The First World

Created by: Chris Campana ,Pencils by: Chris Campana, Inks by : Scott Shriver, Colors by: Ron Wybraniec, Letters by: Nik Poliwko

The comic starts from a simple premise, a premise that is so simple in fact, that it is summed up in just a handful of speech bubbles, quoted here to bring you up to speed.

Before you were born, before any of this surrounded you, there was a world. A world with magical creatures, vast lands, oceans that ran seemingly forever and forests that held terrible, dark secrets. The whispers you hear about monsters in the mountains and leviathans in the sea are all real. Evil spellchanters and enchanted kingdoms are not fantasy. Heroic warriors, mythical beasts, everything existed and it all began in one place....


Now, if you've been reading this blog for long, you have likely heard me singing the praises of Chris Campana. Mostly for his Kantara series. Now you can also hear me sing his praises for "The First World". The First World was Kickstarted only a short time ago, and like Kantara before features some great art. If you took my advice, and picked that series up, you will immediately recognize his style, it is unmistakable in a very good way. His characters are unique, and well defined. Their environments are appealing, and are vibrantly portrayed. 

The story so far offers up an interesting world that makes me eager to see what happens next. With that said, it does offer up only a brief glimpse of the world of "The First World". It introduces an antagonist, as well as a smattering of protagonists. It leaves things mildly scattered in the first issue. This is not a horrible thing, it just feels a little stretched thin. The comic happens in roughly 4 scenes. The first scene introduces a female protagonist, and her bald, blue companion. Just when that story is starting to develop, the scene changes to a younger male character, who appears to be the primary focus of the story. His scene continues for a while, is broken into for some villainous monologing, and then we are back to the young male for the final scene. I think it would have been more effective, from a storytelling standpoint, to get one protagonist fully introduced before introducing a second. However, this is not my story, and I do not yet know where these story threads are leading. So it is best to take that criticism with a grain of salt, when the full story is revealed, this may indeed have been the best route to go, time will tell.

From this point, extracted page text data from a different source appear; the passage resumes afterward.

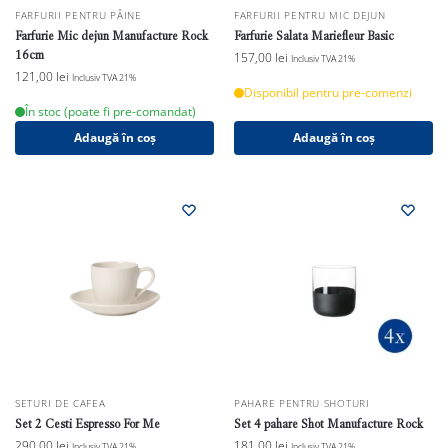
FARFURII PENTRU PÂINE
FARFURII PENTRU MIC DEJUN
Farfurie Mic dejun Manufacture Rock
Farfurie Salata Mariefleur Basic
16cm
157,00
lei
Inclusiv TVA 21%
121,00
lei
Inclusiv TVA 21%
Disponibil pentru pre-comenzi
În stoc (poate fi pre-comandat)
Adaugă în coș
Adaugă în coș
SETURI DE CAFEA
PAHARE PENTRU SHOTURI
Set 2 Cesti Espresso For Me
Set 4 pahare Shot Manufacture Rock
290,00
lei
181,00
lei
Inclusiv TVA 21%
Inclusiv TVA 21%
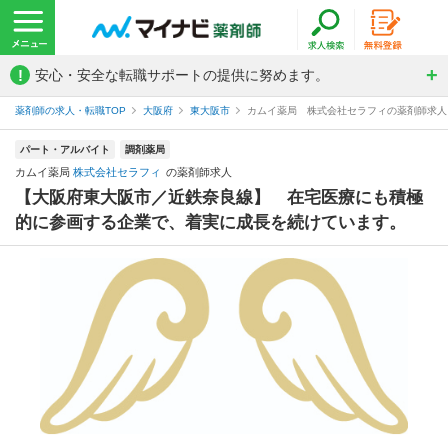
!
安心・安全な転職サポートの提供に努めます。
薬剤師の求人・転職TOP
大阪府
東大阪市
カムイ薬局 株式会社セラフィの薬剤師求人
パート・アルバイト
調剤薬局
カムイ薬局
株式会社セラフィ
の薬剤師求人
【大阪府東大阪市／近鉄奈良線】 在宅医療にも積極
的に参画する企業で、着実に成長を続けています。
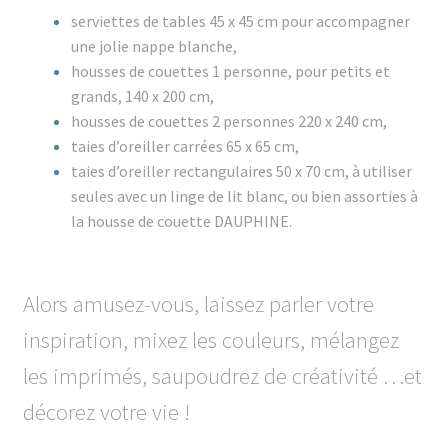
serviettes de tables 45 x 45 cm pour accompagner
une jolie nappe blanche,
housses de couettes 1 personne, pour petits et
grands, 140 x 200 cm,
housses de couettes 2 personnes 220 x 240 cm,
taies d’oreiller carrées 65 x 65 cm,
taies d’oreiller rectangulaires 50 x 70 cm, à utiliser
seules avec un linge de lit blanc, ou bien assorties à
la housse de couette DAUPHINE.
Alors amusez-vous, laissez parler votre
inspiration, mixez les couleurs, mélangez
les imprimés, saupoudrez de créativité …et
décorez votre vie !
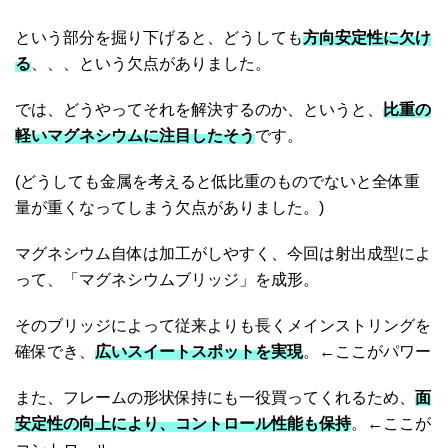
という部分を掘り下げると、どうしても
方向安定性に欠け
る
、、、という欠点がありました。
では、どうやってそれを解決するのか、というと、
比重の
軽いマグネシウムに注目したそう
です。
(どうしても金属を考えると低比重のものでないと全体重
量が重くなってしまう欠点がありました。)
マグネシウム自体は加工がしやすく、今回は射出成型によ
って、「マグネシウムブリッジ」を成形。
そのブリッジによって従来よりも長くメインストリングを
確保でき、
広いスイートスポットを実現
。←ここがパワー
また、フレームの形状保持にも一役買ってくれるため、
面
安定性の向上により、コントロール性能も保持
。←ここが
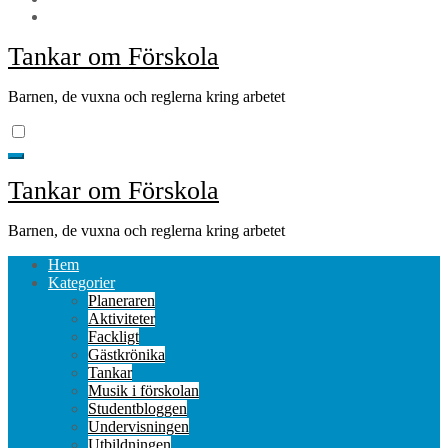
Tankar om Förskola
Barnen, de vuxna och reglerna kring arbetet
Tankar om Förskola
Barnen, de vuxna och reglerna kring arbetet
Hem
Kategorier
Planeraren
Aktiviteter
Fackligt
Gästkrönika
Tankar
Musik i förskolan
Studentbloggen
Undervisningen
Utbildningen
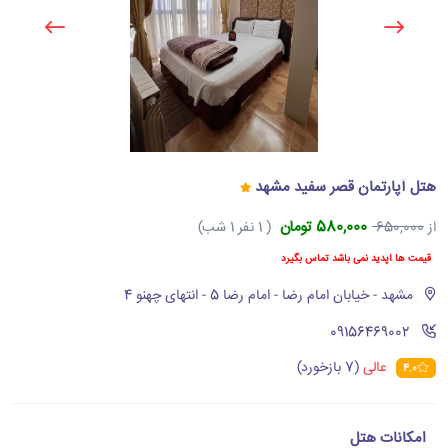
هتل آپارتمان قصر سفید مشهد
580,000 تومان
از
650,000
( 1 نفر 1 شب)
قیمت ها آپدید نمی باشد تماس بگیرد
مشهد - خیابان امام رضا - امام رضا 5 - انتهای چهنو 4
‪09156469002‬
عالی
(7 بازخورد)
4.0
امکانات هتل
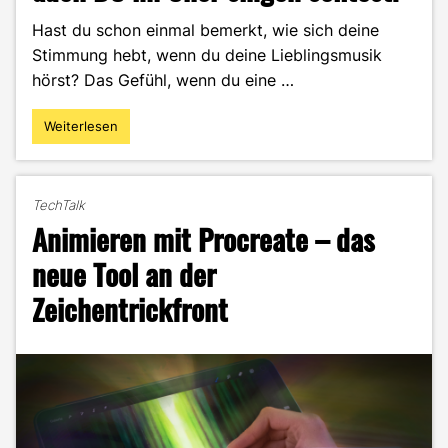
Hast du schon einmal bemerkt, wie sich deine
Stimmung hebt, wenn du deine Lieblingsmusik
hörst? Das Gefühl, wenn du eine …
Weiterlesen
"Stimmen
im
Einklang
–
TechTalk
Warum
Animieren mit Procreate – das
auch
DU
neue Tool an der
im
Zeichentrickfront
Chor
singen
solltest!"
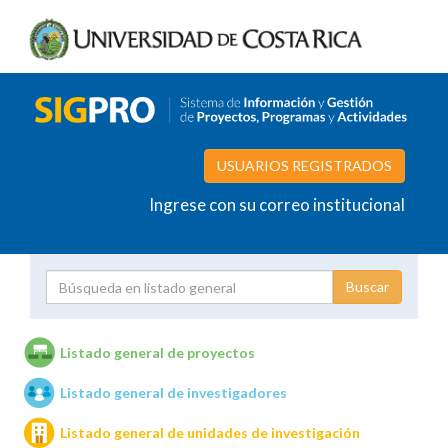
USUARIOS REGISTRADOS
Ingrese con su correo institucional
Proyecto
Investigador
Listado general de proyectos
Listado general de investigadores
Unidades de investigación
Listado general de unidades de investigación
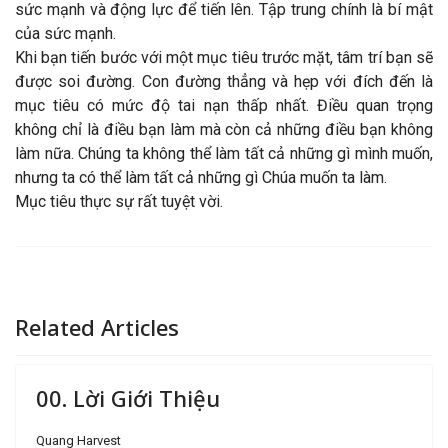
sức mạnh và động lực để tiến lên. Tập trung chính là bí mật
của sức mạnh.
Khi bạn tiến bước với một mục tiêu trước mặt, tâm trí bạn sẽ
được soi đường. Con đường thẳng và hẹp với đích đến là
mục tiêu có mức độ tai nạn thấp nhất. Điều quan trọng
không chỉ là điều bạn làm mà còn cả những điều bạn không
làm nữa. Chúng ta không thể làm tất cả những gì mình muốn,
nhưng ta có thể làm tất cả những gì Chúa muốn ta làm.
Mục tiêu thực sự rất tuyệt vời.
Related Articles
00. Lời Giới Thiệu
Quang Harvest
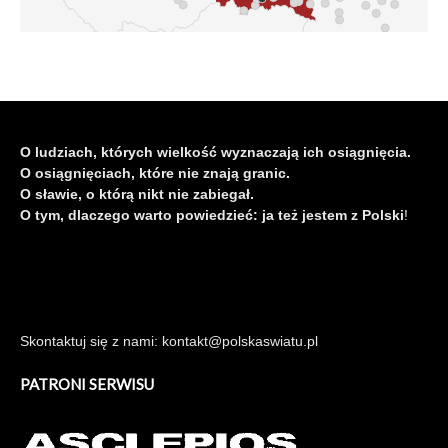
O ludziach, których wielkość wyznaczają ich osiągnięcia.
O osiągnięciach, które nie znają granic.
O sławie, o którą nikt nie zabiegał.
O tym, dlaczego warto powiedzieć: ja też jestem z Polski
!
Skontaktuj się z nami: kontakt@polskaswiatu.pl
PATRONI SERWISU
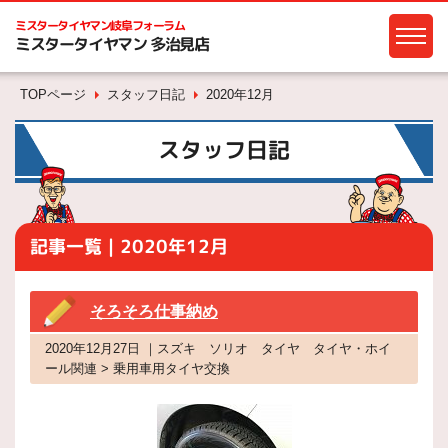
ミスタータイヤマン
岐阜フォーラム
ミスタータイヤマン 多治見店
TOPページ
スタッフ日記
2020年12月
スタッフ日記
記事一覧｜2020年12月
そろそろ仕事納め
2020年12月27日 ｜スズキ ソリオ タイヤ タイヤ・ホイ
ール関連 > 乗用車用タイヤ交換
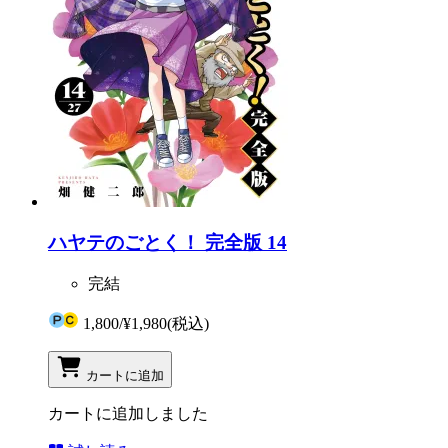
ハヤテのごとく！ 完全版 14
完結
1,800
/
¥1,980
(税込)
カートに追加
カートに追加しました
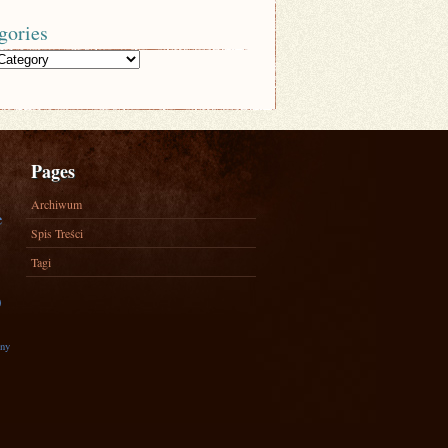
gories
Pages
Archiwum
e
Spis Treści
Tagi
)
zny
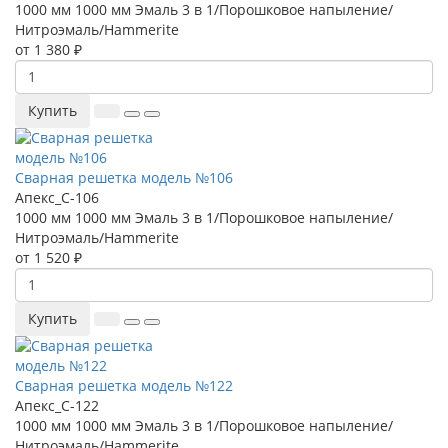
1000 мм
1000 мм
Эмаль 3 в 1/Порошковое напыление/
Нитроэмаль/Hammerite
от 1 380 ₽
Купить
Сварная решетка модель №106
Апекс_С-106
1000 мм
1000 мм
Эмаль 3 в 1/Порошковое напыление/
Нитроэмаль/Hammerite
от 1 520 ₽
Купить
Сварная решетка модель №122
Апекс_С-122
1000 мм
1000 мм
Эмаль 3 в 1/Порошковое напыление/
Нитроэмаль/Hammerite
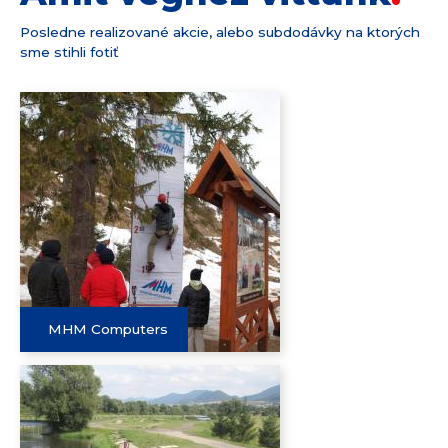
Posledne realizované akcie, alebo subdodávky na ktorých
sme stihli fotiť
MHM Computers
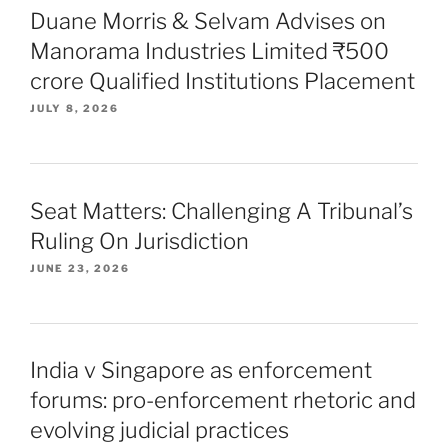
Duane Morris & Selvam Advises on
Manorama Industries Limited ₹500
crore Qualified Institutions Placement
JULY 8, 2026
Seat Matters: Challenging A Tribunal’s
Ruling On Jurisdiction
JUNE 23, 2026
India v Singapore as enforcement
forums: pro-enforcement rhetoric and
evolving judicial practices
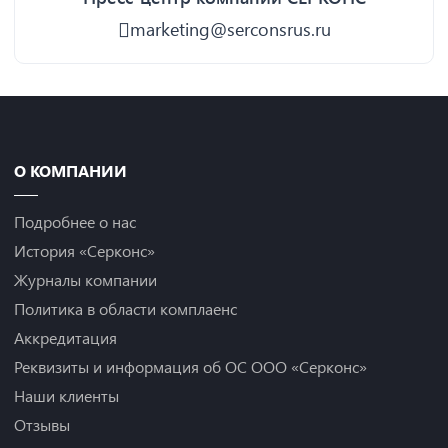
marketing@serconsrus.ru
О КОМПАНИИ
Подробнее о нас
История «Серконс»
Журналы компании
Политика в области комплаенс
Аккредитация
Реквизиты и информация об ОС ООО «Серконс»
Наши клиенты
Отзывы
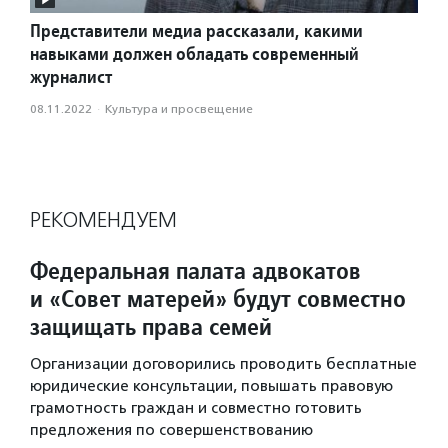
Представители медиа рассказали, какими
навыками должен обладать современный
журналист
08.11.2022
·
Культура и просвещение
РЕКОМЕНДУЕМ
Федеральная палата адвокатов
и «Совет матерей» будут совместно
защищать права семей
Организации договорились проводить бесплатные
юридические консультации, повышать правовую
грамотность граждан и совместно готовить
предложения по совершенствованию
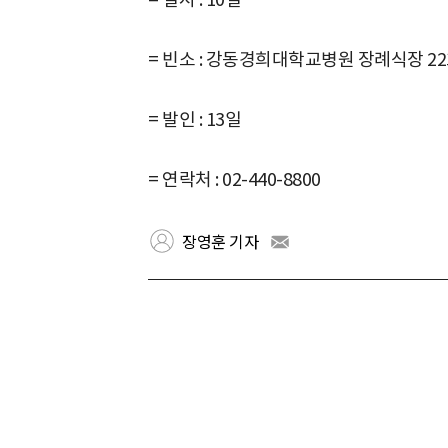
= 빈소 : 강동경희대학교병원 장례식장 2
= 발인 : 13일
= 연락처 : 02-440-8800
장영훈 기자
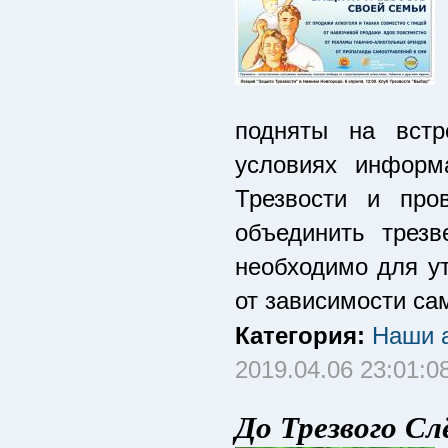
подняты на встр
условиях информ
Трезвости и про
объединить трез
необходимо для ут
от зависимости са
Категория:
Наши а
2019.04.06 23:01:0
До Трезвого Сл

Despite my nitpicking of the storytelling, the comic is decent, and offers up a lot of promise for this new world. What does the future hold. I'm curious to know, and in my book, that is the best compliment a comic can get from me. 

Final Thoughts: A good start to what I hope will be a good series. Things have a long way to go to reach completion, but I look forward to this journey. If you get a chance, check it out.